OK, that was of no help, I know that. But the truth of the matter is there are many factors that affect the price of a wine. Chief among those factors is scarcity: nothing like unbridled demand coupled with a fixed, and hopefully limited, supply to drive a wine’s price into the stratosphere!
Other factors include the prices of comparable wines, competing wines from around the world, as well as a wine’s track record for quality and ageing. Counter-intuitively, one of the factors that contributes to a wine’s high price is the likelihood of that price increasing further in the future. Thus the wine’s ability to improve over time plays a big role in how expensive a wine gets.
Petrus is about as famous a Bordeaux as you can find. It’s a relative newcomer to the ultra-premium world of hyper-expensive Bordeaux. Just 50 years ago, no one really cared much about Petrus, but then word spread. The news got out about this exceptional Merlot from Bordeaux’s Pomerol region and prices soared. How high? The 2006 vintage is selling for around $1,500 a bottle and up.
There is no substitute for Petrus, but La Vielle Cure from Fronsac, also in Bordeaux, is a very nice wine, affordable at under $30 a bottle and a fine example of a Merlot-rich (about 75%) Bordeaux blend.
I recently spoke of Le Pin, even more expensive than Petrus! This is primarily due to the low yields from this tiny vineyard. While Petrus might produce 4,000 cases a year, Le Pin’s production is closer to 500. This bottle of pure Merlot, also from Pomerol, vies Petrus for top pricing honors each year, squeaking out a win in 2003, besting Petrus’s $1,500 or so a bottle by several hundred dollars.
Domaine de la Romanée Conti is the most expensive wine producer in what tends to be the most expensive wine region in France -- heck, in all the world. Burgundy is rare, fickle and, when it’s good, exceptional. It’s no surprise that the wines of Burgundy would be included in this list. The inheritance laws have broken up vineyards into ever smaller plots; restricting supply as each producer vilifies and bottles their own small slice of the coveted crus.
In the case of DRC, supply is not exactly the problem. Now that is not to say that production is huge (it’s obviously not), but there is a fair amount of wine to go round. The most expensive red wine from the DRC line-up is the wine from the Romanée-Conti vineyard, where annual production hovers around 500 cases.
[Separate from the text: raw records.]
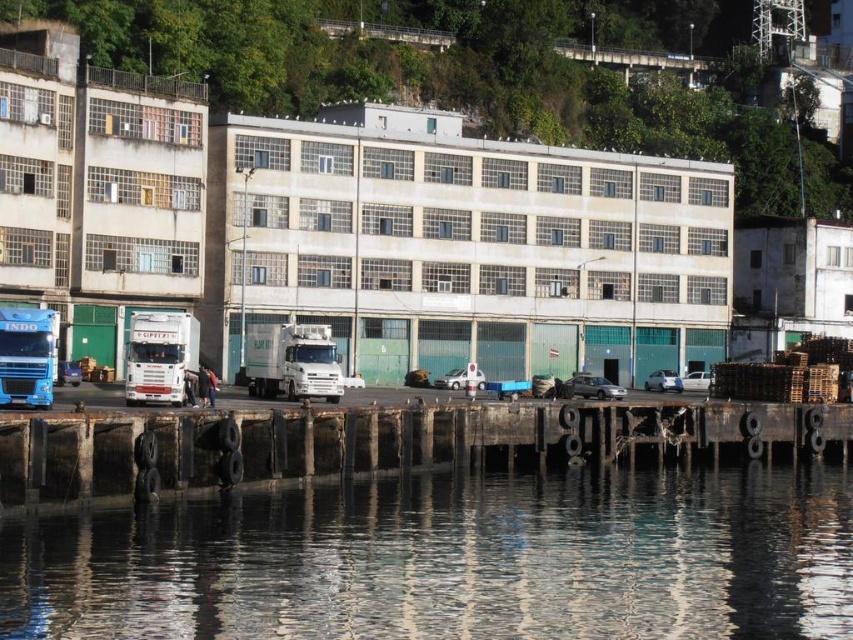 Who is more forward, (76, 465) or (274, 339)?

Point (76, 465)

Does rusty wooden dock at lower center appear under white glossy truck at center?

Yes, rusty wooden dock at lower center is below white glossy truck at center.

Who is more forward, (160,419) or (335,355)?

Point (160,419)

Where is `rusty wooden dock at lower center`? This screenshot has height=640, width=853. rusty wooden dock at lower center is located at coordinates (386, 442).

Is white glossy truck at center taller than blue metallic truck at left?

Incorrect, white glossy truck at center's height is not larger of blue metallic truck at left's.

Between white glossy truck at center and blue metallic truck at left, which one appears on the right side from the viewer's perspective?

From the viewer's perspective, white glossy truck at center appears more on the right side.

Does point (254, 364) lie in front of point (0, 403)?

No, it is behind (0, 403).

What are the coordinates of `white glossy truck at center` in the screenshot? It's located at (292, 362).

Is transparent water at lower center in front of white glossy truck at center?

Yes, it is.

Can you confirm if transparent water at lower center is wider than white glossy truck at center?

Correct, the width of transparent water at lower center exceeds that of white glossy truck at center.

Which is in front, point (199, 630) or point (305, 333)?

Point (199, 630) is more forward.

At what (x,y) coordinates should I click in order to perform the action: click on transparent water at lower center. Please return your answer as a coordinate pair (x, y). The height and width of the screenshot is (640, 853). Looking at the image, I should click on (450, 560). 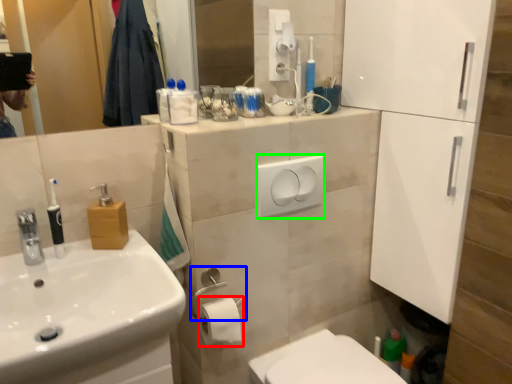 Question: Which is nearer to the toilet paper (highlighted by a red box)? towel bar (highlighted by a blue box) or light switch (highlighted by a green box).

Choices:
 (A) towel bar
 (B) light switch

Answer: (A) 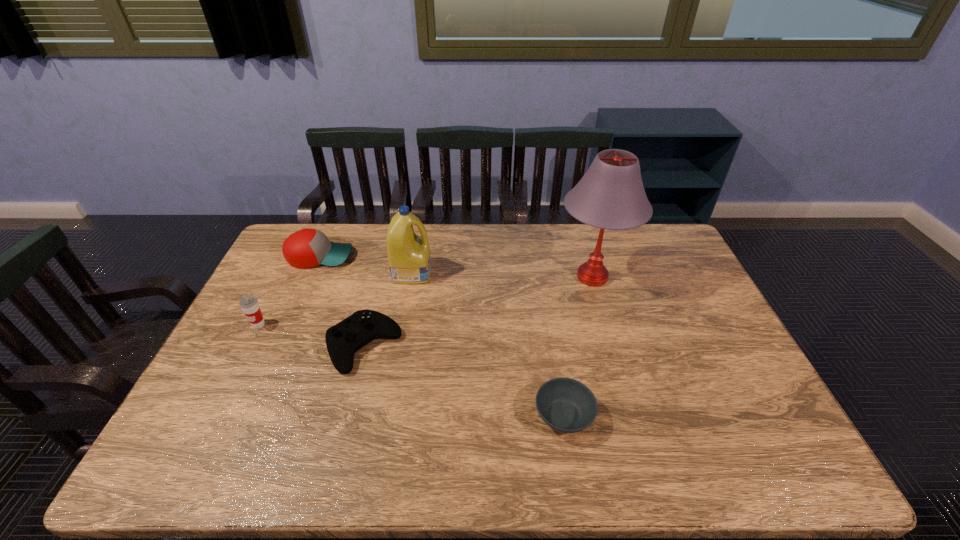 Identify the location of free spot that satisfies the following two spatial constraints: 1. at the brim of the fifth tallest object; 2. on the left side of the third shortest object. (280, 346).

Locate an element on the screen. The width and height of the screenshot is (960, 540). vacant space that satisfies the following two spatial constraints: 1. on the label of the second tallest object; 2. on the left side of the nearest object is located at coordinates (386, 416).

The width and height of the screenshot is (960, 540). In order to click on vacant position in the image that satisfies the following two spatial constraints: 1. on the label of the detergent; 2. on the right side of the nearest object in this screenshot , I will do `click(386, 416)`.

This screenshot has width=960, height=540. What are the coordinates of `free space that satisfies the following two spatial constraints: 1. on the side of the second shortest object with the logo; 2. on the right side of the cup` in the screenshot? It's located at point(248,346).

Find the location of a particular element. This screenshot has height=540, width=960. free region that satisfies the following two spatial constraints: 1. on the front-facing side of the tallest object; 2. on the side of the cup with the logo is located at coordinates (607, 325). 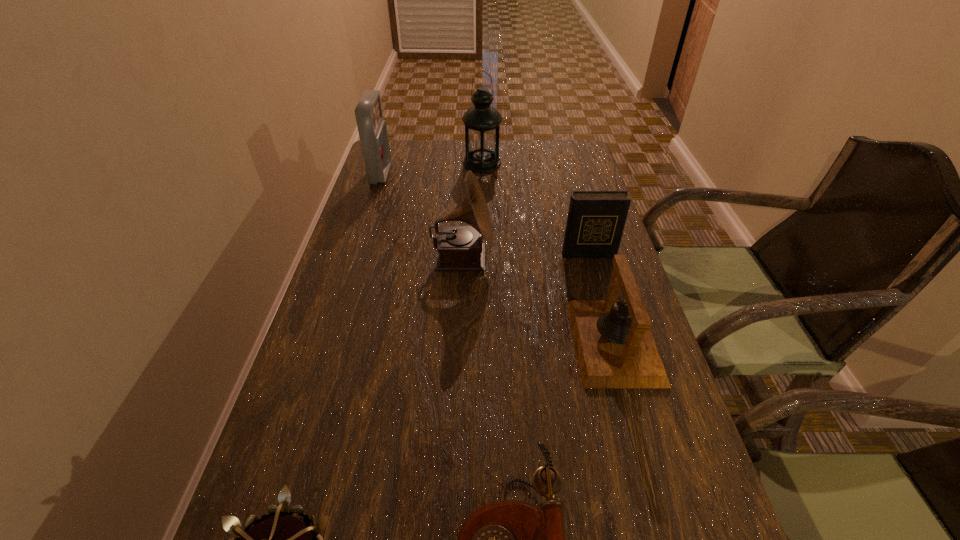 Locate an element on the screen. The width and height of the screenshot is (960, 540). oil lamp is located at coordinates pyautogui.click(x=481, y=121).

Identify the location of the first-aid kit. The height and width of the screenshot is (540, 960). (372, 129).

In order to click on phonograph record in this screenshot , I will do `click(460, 248)`.

Locate an element on the screen. diary is located at coordinates pyautogui.click(x=596, y=219).

Find the location of a particular element. Image resolution: width=960 pixels, height=540 pixels. bell is located at coordinates (615, 348).

Identify the location of vacant space situated 0.140m on the right of the oil lamp. This screenshot has height=540, width=960. (542, 164).

Find the location of a particular element. The height and width of the screenshot is (540, 960). vacant space located 0.240m on the front-facing side of the first-aid kit is located at coordinates (462, 174).

This screenshot has height=540, width=960. Identify the location of vacant region located 0.130m on the horn of the phonograph record. (543, 260).

This screenshot has height=540, width=960. I want to click on blank space located on the front cover of the diary, so click(602, 303).

Where is `vacant position located 0.260m on the left of the third nearest object`? vacant position located 0.260m on the left of the third nearest object is located at coordinates (452, 342). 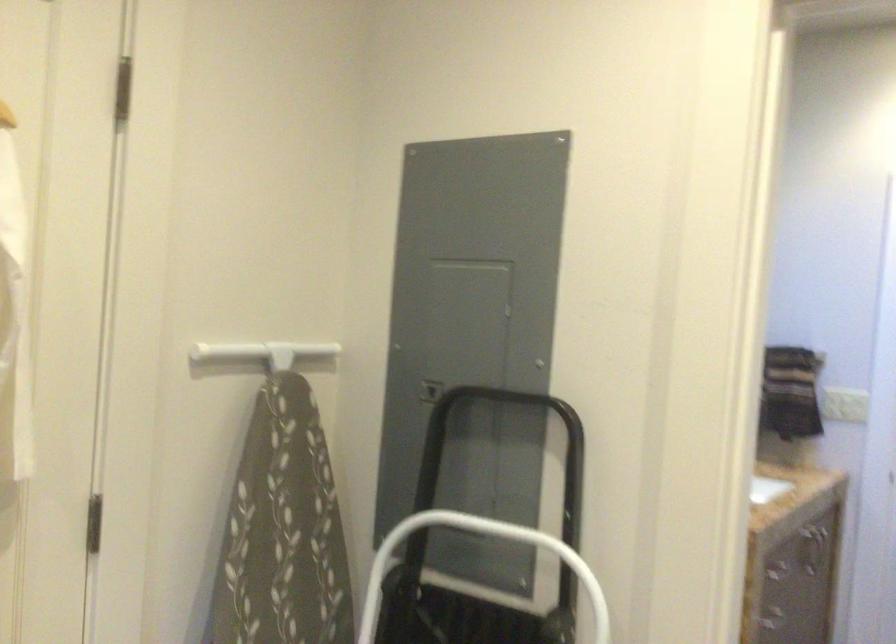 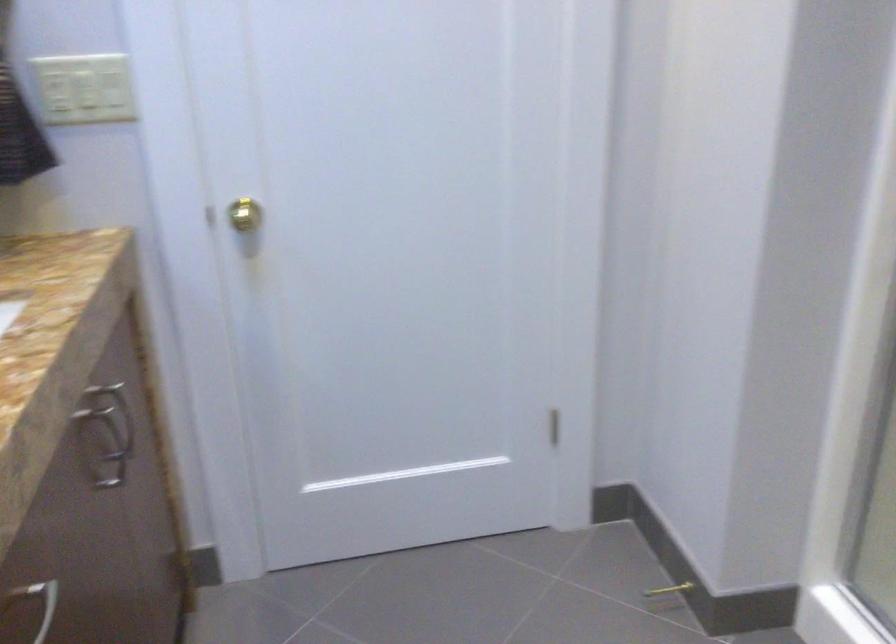 Find the pixel in the second image that matches the point at 815,564 in the first image.

(113, 453) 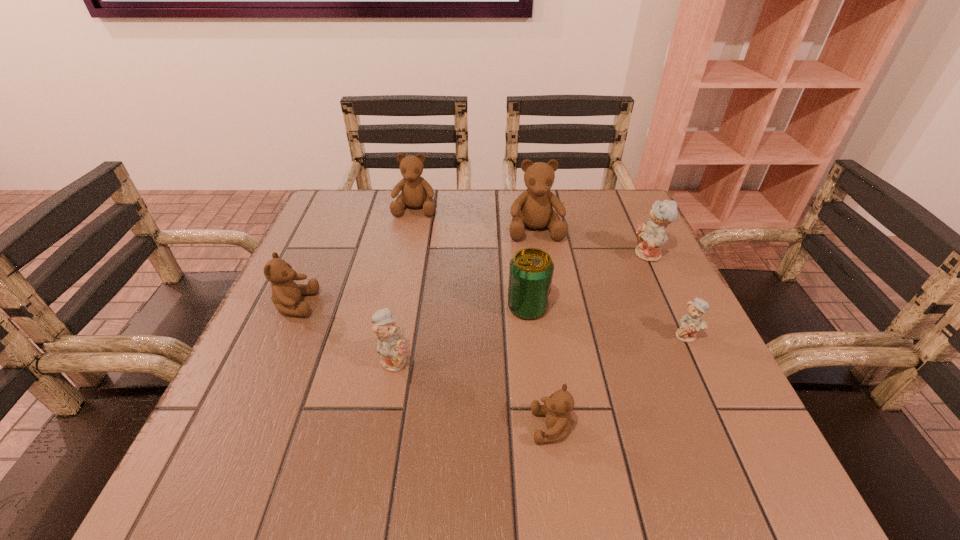 Where is `the closest blue teddy bear to the nearest blue teddy bear`? the closest blue teddy bear to the nearest blue teddy bear is located at coordinates (693, 321).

A bottle of the 2006 will set you back some about $5,000, if you’re lucky! Looking to experience DRC on a budget? Good luck. The least expensive offering in 2006 is the Echezeau bottling, which is clocking in at close to $400 a bottle. A bargain!
White Burgundy are the most highly esteemed, most expensive white wines on the planet, so of course they have to be included here. Funny thing though, you can probably guess whose is the most expensive. That’s right, DRC’s Montrachet tops the pack, coming at a cool $2,500 a bottle. But if you want a really exclusive bottle, try and find DRC’s Batard-Montrachet. You’ll have to be wily as a fox. DRC only produces a single barrel, about 80 cases, and keeps the wine for its own use. But if you can get a bottle it could be worth beaucoup bucks! There are no affordable substitutes, facsimiles, or approximations of DRC wines.
Guigal Côte Rôtie La Landonne
The Northern Rhône is home to a few super-expensive wines. Old vines difficult to work and self-imposed production limits, like the 1,000-case cap Guigal places on the three La-La wines (as they’re known), help to drive price up. This 100% Syrah from a single vineyard, called La Landonne (the other two La-Las are La Turque and La Mouline), not only has a track record spanning five decades, but the wines continue to pull collectors’ heart- and purse-strings. A relatively affordable $300 a bottle for the 2006 means La Landonne will continue to be a sought-after, affordable, ultra-premium wine. For other folks.